-- Assigned task --
With pictures excluded, copy word for word the lines in the data below from the line containing "for detecting residual" through the line containing "and 395/495. Freshly renovated, rarely av".

-- Dataset entries --
- Opening Delimiter -
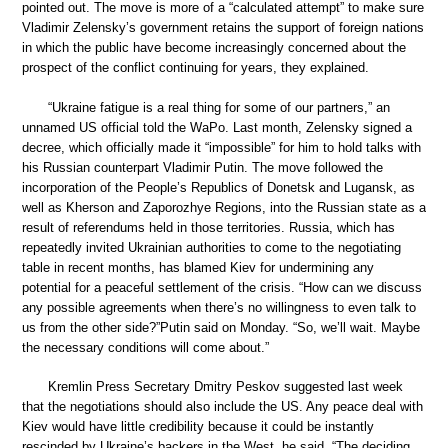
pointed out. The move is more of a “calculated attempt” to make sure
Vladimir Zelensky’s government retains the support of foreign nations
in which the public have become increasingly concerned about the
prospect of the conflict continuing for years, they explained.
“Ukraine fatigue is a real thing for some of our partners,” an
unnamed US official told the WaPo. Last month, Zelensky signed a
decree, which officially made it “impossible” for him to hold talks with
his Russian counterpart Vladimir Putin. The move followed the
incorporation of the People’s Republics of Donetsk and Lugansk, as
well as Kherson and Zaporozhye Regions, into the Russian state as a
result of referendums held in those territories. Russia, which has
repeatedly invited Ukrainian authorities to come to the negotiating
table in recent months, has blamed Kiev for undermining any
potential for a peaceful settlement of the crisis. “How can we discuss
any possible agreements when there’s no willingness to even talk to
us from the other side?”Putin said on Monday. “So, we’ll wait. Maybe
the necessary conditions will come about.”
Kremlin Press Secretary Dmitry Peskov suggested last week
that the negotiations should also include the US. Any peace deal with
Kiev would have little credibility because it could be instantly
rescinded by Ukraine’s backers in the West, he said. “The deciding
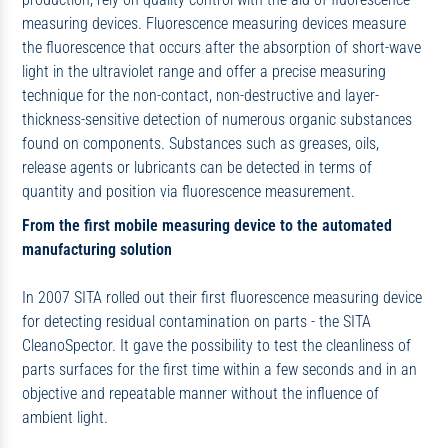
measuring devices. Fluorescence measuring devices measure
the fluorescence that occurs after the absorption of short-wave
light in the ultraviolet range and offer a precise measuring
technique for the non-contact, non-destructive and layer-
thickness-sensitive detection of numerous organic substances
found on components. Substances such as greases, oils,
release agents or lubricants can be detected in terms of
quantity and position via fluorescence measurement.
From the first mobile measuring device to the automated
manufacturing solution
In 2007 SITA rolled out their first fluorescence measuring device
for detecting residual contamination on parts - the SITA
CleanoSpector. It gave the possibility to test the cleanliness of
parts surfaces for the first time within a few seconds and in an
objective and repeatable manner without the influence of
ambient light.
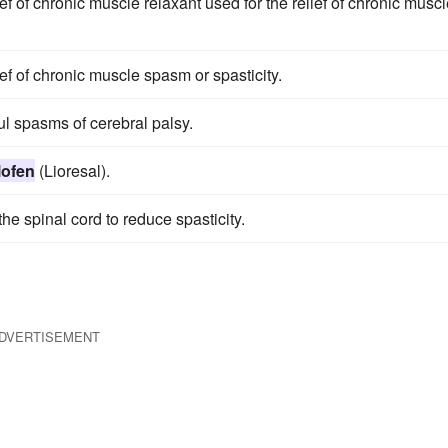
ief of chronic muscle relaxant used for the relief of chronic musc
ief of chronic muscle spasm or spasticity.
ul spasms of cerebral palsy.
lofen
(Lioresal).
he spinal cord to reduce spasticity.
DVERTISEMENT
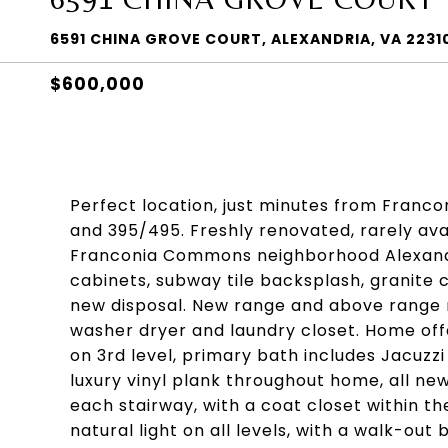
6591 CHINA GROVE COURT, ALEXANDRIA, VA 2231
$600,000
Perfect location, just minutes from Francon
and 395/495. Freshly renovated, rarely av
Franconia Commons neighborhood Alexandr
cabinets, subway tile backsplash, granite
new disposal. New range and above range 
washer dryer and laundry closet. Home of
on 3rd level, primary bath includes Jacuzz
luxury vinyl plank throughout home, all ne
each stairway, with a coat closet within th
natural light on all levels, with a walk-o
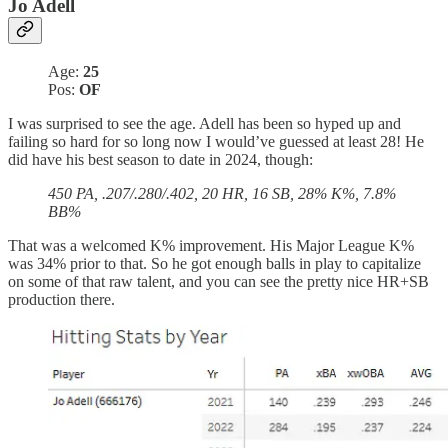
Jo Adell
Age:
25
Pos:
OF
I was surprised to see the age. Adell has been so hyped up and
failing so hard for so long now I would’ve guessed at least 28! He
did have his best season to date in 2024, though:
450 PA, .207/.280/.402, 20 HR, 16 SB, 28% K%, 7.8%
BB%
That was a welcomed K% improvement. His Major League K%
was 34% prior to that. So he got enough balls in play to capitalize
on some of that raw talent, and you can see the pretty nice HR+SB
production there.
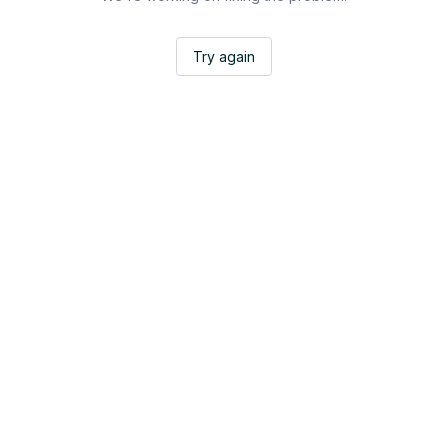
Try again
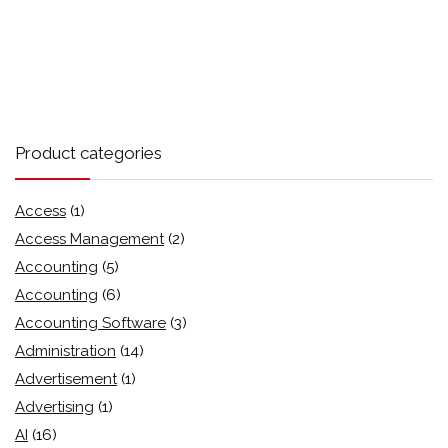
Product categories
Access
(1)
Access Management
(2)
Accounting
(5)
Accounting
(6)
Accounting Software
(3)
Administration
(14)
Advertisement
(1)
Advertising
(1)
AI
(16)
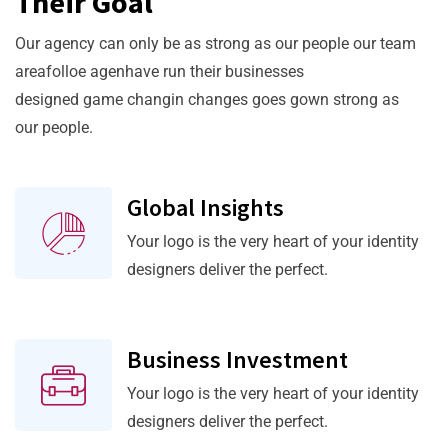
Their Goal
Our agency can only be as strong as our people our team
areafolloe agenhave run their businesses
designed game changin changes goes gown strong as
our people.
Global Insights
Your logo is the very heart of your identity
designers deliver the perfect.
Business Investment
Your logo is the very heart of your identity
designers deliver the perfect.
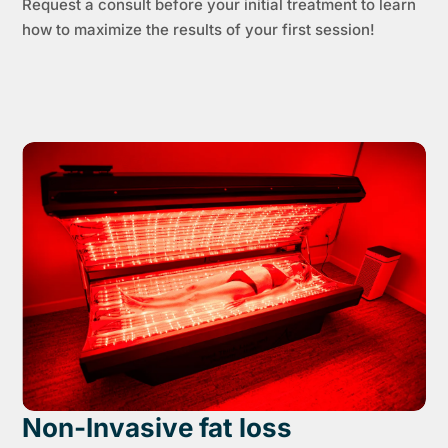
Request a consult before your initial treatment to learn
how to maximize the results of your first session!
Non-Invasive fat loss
- Closing Delimiter -
- Opening Delimiter -
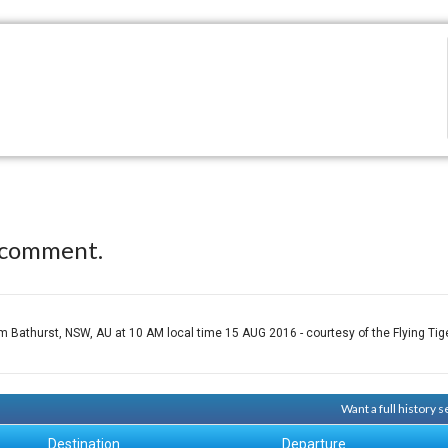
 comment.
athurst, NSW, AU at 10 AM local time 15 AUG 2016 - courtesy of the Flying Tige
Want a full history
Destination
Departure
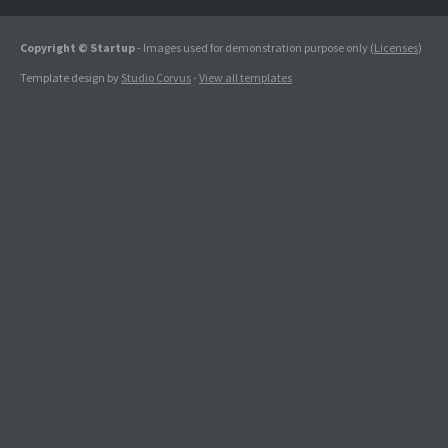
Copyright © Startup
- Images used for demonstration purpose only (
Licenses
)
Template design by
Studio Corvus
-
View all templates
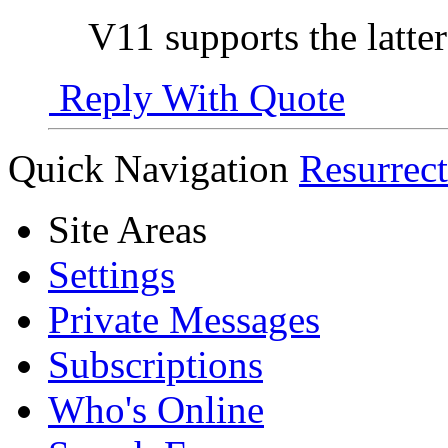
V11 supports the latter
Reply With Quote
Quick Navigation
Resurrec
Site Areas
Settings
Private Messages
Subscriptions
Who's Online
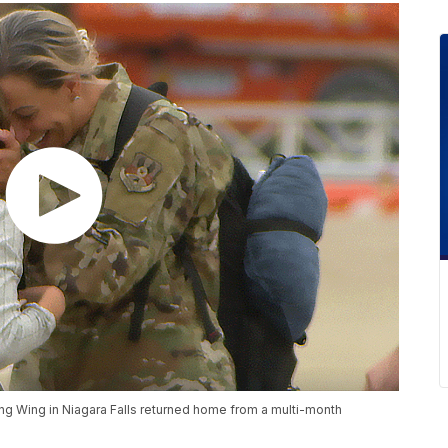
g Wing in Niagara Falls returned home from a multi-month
- Closing Delimiter -
-- Answer for this exercise --
for detecting residual contamination on parts - the SITA
CleanoSpector. It gave the possibility to test the cleanliness of
parts surfaces for the first time within a few seconds and in an
objective and repeatable manner without the influence of
ambient light.
ief of chronic muscle relaxant used for the relief of chronic musc
ief of chronic muscle spasm or spasticity.
ul spasms of cerebral palsy.
lofen
(Lioresal).
he spinal cord to reduce spasticity.
DVERTISEMENT
6591 CHINA GROVE COURT, ALEXANDRIA, VA 2231
$600,000
Perfect location, just minutes from Francon
and 395/495. Freshly renovated, rarely av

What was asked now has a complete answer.